WORK TO BE COMPLETED :: Set down exactly the lines from the one containing "Jean-François Fouque (j2f.)" through the last line of the data below, and no others.

+++

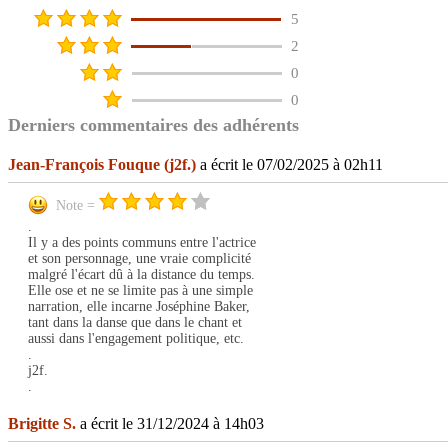
5
2
0
0
Derniers commentaires des adhérents
Jean-François Fouque (j2f.)
a écrit le 07/02/2025 à 02h11
Note =
.
Il y a des points communs entre l'actrice
et son personnage, une vraie complicité
malgré l'écart dû à la distance du temps.
Elle ose et ne se limite pas à une simple
narration, elle incarne Joséphine Baker,
tant dans la danse que dans le chant et
aussi dans l'engagement politique, etc.
.
j2f.
.
Brigitte S.
a écrit le 31/12/2024 à 14h03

+++

WRITTEN ANSWER ::
Jean-François Fouque (j2f.)
a écrit le 07/02/2025 à 02h11
Note =
.
Il y a des points communs entre l'actrice
et son personnage, une vraie complicité
malgré l'écart dû à la distance du temps.
Elle ose et ne se limite pas à une simple
narration, elle incarne Joséphine Baker,
tant dans la danse que dans le chant et
aussi dans l'engagement politique, etc.
.
j2f.
.
Brigitte S.
a écrit le 31/12/2024 à 14h03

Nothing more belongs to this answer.